Running sudo in SSH asks me a password + new group "admins" in nextcloud

:uk:/:us: English

(french version below)

My YunoHost server

Hardware: Old laptop running Yunohost in Virtualbox
YunoHost version: 11.1.0.2 testing (following the bug of distribution of testing version in stable branche)
I have access to my server : Through SSH for the moment | direct access via keyboard / screen in 2 days, idem for webadmin
Are you in a special context or did you perform some particular tweaking on your YunoHost instance ? : yes, modified mail configuration to use my ISP SMTP relay

Description of my issue

Hi all,
I run an update yesterday evening (around 22:50). This morning I saw I got a mail from my Nextcloud app (23:15) addressed to me as user (not root/admin) saying "An administrator added you to the group ‘admins’ " (the s at the end is not an error).
I found that weird and tried to connect to my server via SSH as ‘admin’, no problem to enter the passphrase, however when I run a “sudo” command, I’m asked to enter a password, and I have to give the password of the admin user (not the SSH passphrase).

I also connected myself to my nextcloud account and checked the admin parameters, I now have two groups : ‘admin’ and ‘admins’ (I am in both), and a (probably new) user called ‘admin’ who is only in ‘admins’ group.

So two problems :

  • I can’t use sudo in SSH cli without entering password : is it a normal new feature ? Is it linked to testing version?
  • I have a new group in nextcloud called ‘admins’ and a new user called ‘admin’ : do I have to worry of an intrusion or is it normal stuff following a nextcloud update? (I did not update nextcloud yesterday…)

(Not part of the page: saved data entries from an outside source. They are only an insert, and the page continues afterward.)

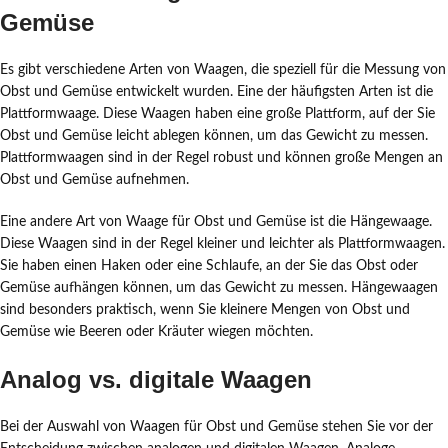
Gemüse
Es gibt verschiedene Arten von Waagen, die speziell für die Messung von
Obst und Gemüse entwickelt wurden. Eine der häufigsten Arten ist die
Plattformwaage. Diese Waagen haben eine große Plattform, auf der Sie
Obst und Gemüse leicht ablegen können, um das Gewicht zu messen.
Plattformwaagen sind in der Regel robust und können große Mengen an
Obst und Gemüse aufnehmen.
Eine andere Art von Waage für Obst und Gemüse ist die Hängewaage.
Diese Waagen sind in der Regel kleiner und leichter als Plattformwaagen.
Sie haben einen Haken oder eine Schlaufe, an der Sie das Obst oder
Gemüse aufhängen können, um das Gewicht zu messen. Hängewaagen
sind besonders praktisch, wenn Sie kleinere Mengen von Obst und
Gemüse wie Beeren oder Kräuter wiegen möchten.
Analog vs. digitale Waagen
Bei der Auswahl von Waagen für Obst und Gemüse stehen Sie vor der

I can share logs if necessary, but I dont know wich ones. I found this one, probably it means it is normal I got a new admins group:

root@lourdelet:/var/log/yunohost/categories/operation# cat 20221104-214232-user_group_update-admins.log
2022-11-04 22:42:32,331: DEBUG - The permission database has been resynchronized
2022-11-04 22:42:32,475: DEBUG - La configuration de SSOwat a été regénérée
2022-11-04 22:42:32,484: SUCCESS - Le groupe 'admins' a été mis à jour
2022-11-04 22:42:32,655: DEBUG - The permission database has been resynchronized
2022-11-04 22:42:32,807: DEBUG - La configuration de SSOwat a été regénérée
2022-11-04 22:42:32,816: SUCCESS - Le groupe 'admins' a été mis à jour

And auth.log if usefull, at hour of nextcloud modification:

Nov  4 23:10:01 lourdelet CRON[6737]: pam_unix(cron:session): session opened for user root(uid=0) by (uid=0)
Nov  4 23:10:23 lourdelet CRON[6737]: pam_unix(cron:session): session closed for user root
Nov  4 23:15:01 lourdelet CRON[6753]: pam_unix(cron:session): session opened for user root(uid=0) by (uid=0)
Nov  4 23:15:01 lourdelet CRON[6754]: pam_unix(cron:session): session opened for user nextcloud(uid=998) by (uid=0)
Nov  4 23:15:01 lourdelet CRON[6753]: pam_unix(cron:session): session closed for user root
Nov  4 23:15:03 lourdelet CRON[6754]: pam_unix(cron:session): session closed for user nextcloud
Nov  4 23:17:01 lourdelet CRON[6770]: pam_unix(cron:session): session opened for user root(uid=0) by (uid=0)
Nov  4 23:17:01 lourdelet CRON[6770]: pam_unix(cron:session): session closed for user root

Thanks a lot for your answers,
Louis


:fr: Français

Description du problème

Bonjour à tous,
J’ai mis à jour mon système hier soir (pas les app donc pas nextcloud), et j’ai reçu 30 minutes après un mail de Nextcloud me disant : "un administrateur vous a ajouté au groupe ‘admins’ ". Un peu étonné par ce message, je me connecte en SSH ce matin, connexion OK mais je dois rentrer mon mot de passe admin pour pouvoir exécuter une commande sudo (ça ne m’arrivait jamais avant). Je checke sur nextcloud la liste des utilisateurs, je me retrouve avec ça, un nouvel utilisateur admin (en tous cas ça me disait rien), qui fait partie d’un groupe ‘admins’ :

  • Est-ce normal que je doive désormais mettre mon mdp en ssh pour exécuter sudo ? est-ce lié au passage par erreur en version ‘testing’ ?
  • Est-ce que je dois m’inquiéter de la création de ce nouveau groupe / user sur nextcloud ?

Merci d’avance pour vos réponses, et dites-moi s’il y a besoin de récupérer davantage d’infos des logs.

Louis

Yes this is related to the testing and yes this is expected

Yes this is also a side-effect of the testing

1 Like

thanks a lot !

This topic was automatically closed 30 days after the last reply. New replies are no longer allowed.